Yes, Staub makes it clear. It's teachers first and foremost that matter to Staub and his union, not the children they are charged with teaching, and it is union over nonmembers, attempting to extort money from those who do not find the union necessary or worthy. Perhaps this is why Johnny can't read; his unionized teachers are more interested in money, and will do the "minimum amount of work" they have to to get more. It's a pity that educational unions are seen as the biggest downfall in public education, and glorifying someone who tries to force nonmembers to pay the union is not in the best interest of The Sun's readers.

Douglas Dribben


We are not stupid, but we do vote

This is what gets me about county government -- lies, the power of the developers in Howard County, the useless Zoning Board and County Council (one and the same) and the cafeteria-style reasoning depending on the situation and who gets rich in the process. All this regardless of a referendum with more than enough signatures and what the taxpayers of the county really want. If one person is allowed to cheat and bypass the referendum then everyone else will want to do the same.

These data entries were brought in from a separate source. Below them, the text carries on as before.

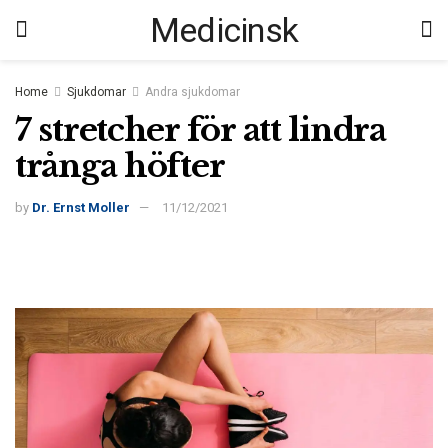
Medicinsk
Home
Sjukdomar
Andra sjukdomar
7 stretcher för att lindra
trånga höfter
by
Dr. Ernst Moller
11/12/2021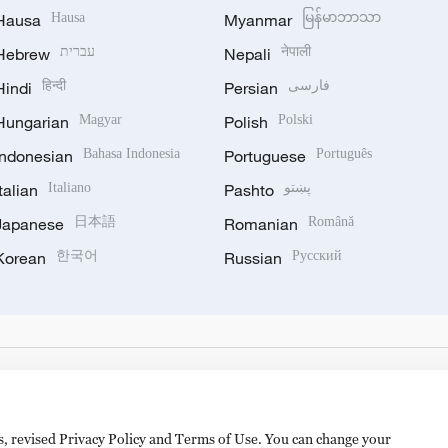
Hausa
Hausa
Myanmar
မြန်မာဘာသာ
Hebrew
עברית
Nepali
नेपाली
Hindi
हिन्दी
Persian
فارسی
Hungarian
Magyar
Polish
Polski
Indonesian
Bahasa Indonesia
Portuguese
Português
Italian
Italiano
Pashto
پښتو
Japanese
日本語
Romanian
Română
Korean
한국어
Russian
Русский
es, revised Privacy Policy and Terms of Use. You can change your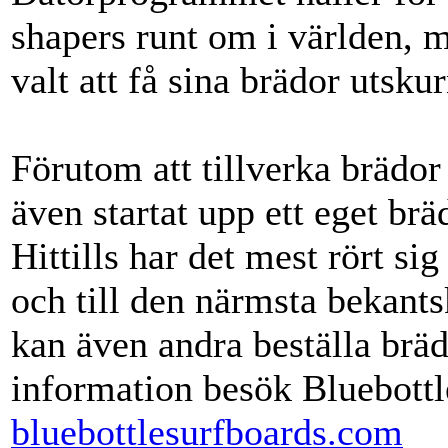
shapers runt om i världen, m
valt att få sina brädor utsk
Förutom att tillverka brädor
även startat upp ett eget br
Hittills har det mest rört sig
och till den närmsta bekant
kan även andra beställa bräd
information besök Bluebott
bluebottlesurfboards.com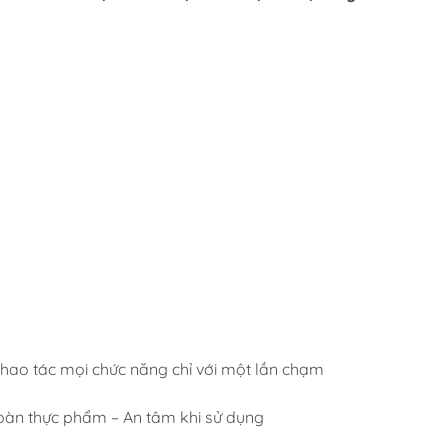
o tác mọi chức năng chỉ với một lần chạm
oàn thực phẩm – An tâm khi sử dụng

Marsha McLaughlin, county planning director, says that the anger of the residents of Woodland Village and neighboring residents is "unfortunate" ("Meeting on zoning bid fails to quell neighbors' ire," June 22).

McLaughlin states that office use seems appropriate because of the highway noise. Please, please, McLaughlin, we, the people, are not stupid. But we do vote.

We know what this is all about. Ask Councilman [Charles C.] Feaga, a family friend of [landowner Nancy] Cavey's for many years. I am sure he will help her with whatever Cavey wants on that piece of land.

We have lived in the same townhouse community for 17 years, and since Route 100 was built we have had no problems with the noise. It's not I-95. As a matter of fact, the line of beautiful trees, that will be cut down for yet more traffic, help keep the noise down.

On the other hand, what about the senior housing that was built within the last year just on the other side of Route 100? Highway noise seems not to have been considered when [developer Donald R.] Reuwer [Jr.] built those homes. Which is it, McLaughlin? Noise or just plain greed? Another empty office building makes more money than senior housing, which we would prefer and so told Cavey at the meeting. Does anyone care about our property values? Remember, us, the voters, the little people?

The area is residential. These are people's homes, not your friendly 7-Eleven store or another Merritt building.

Maria Alvarez

Ellicott City

Don't judge schools on small pupil groups

I am impressed with the supportive attitude expressed by Howard school officials in response to the recently released MSA scores ("Progress found lacking on MSA," June 22). Terry Alban, Howard's director of student assessment and program evaluation, understood that schools should not be judged on such small portions of their student body, and that teachers deserve credit for their hard work in trying to meet the goals. I hope that the media and public can be so understanding of the complexities surrounding this issue.

One of the chief complaints with the federal No Child Left Behind law is that schools are judged by the scores of many subgroups within the school, and labeled failing if these scores do not improve every year. The numbers show that this is junk science. Cradlerock School is judged on 59 students, Patuxent Valley on 81 students, and Wilde Lake Middle on 13 students. When we consider that one-third of middle school students are new to the school every year, how can we expect improvement every year? Schools can do their best, but when working with such small numbers, a few struggling, students can destroy a school's scores.

I write this as a native Columbian, coincidentally a graduate of Patuxent Valley Middle School and Dasher Green Elementary School (now Cradlerock School), two of the schools newly on the alert list, who is currently a teacher in the Bronx, New York. In the Bronx, schools are constantly labeled failing, forced to make drastic changes, and shut down over the course of a few years. This has taught me the crucial lesson that Howard officials seem to have realized, fortunately without having the same lesson in failing schools: Do not freak out over the provisions of a bad law.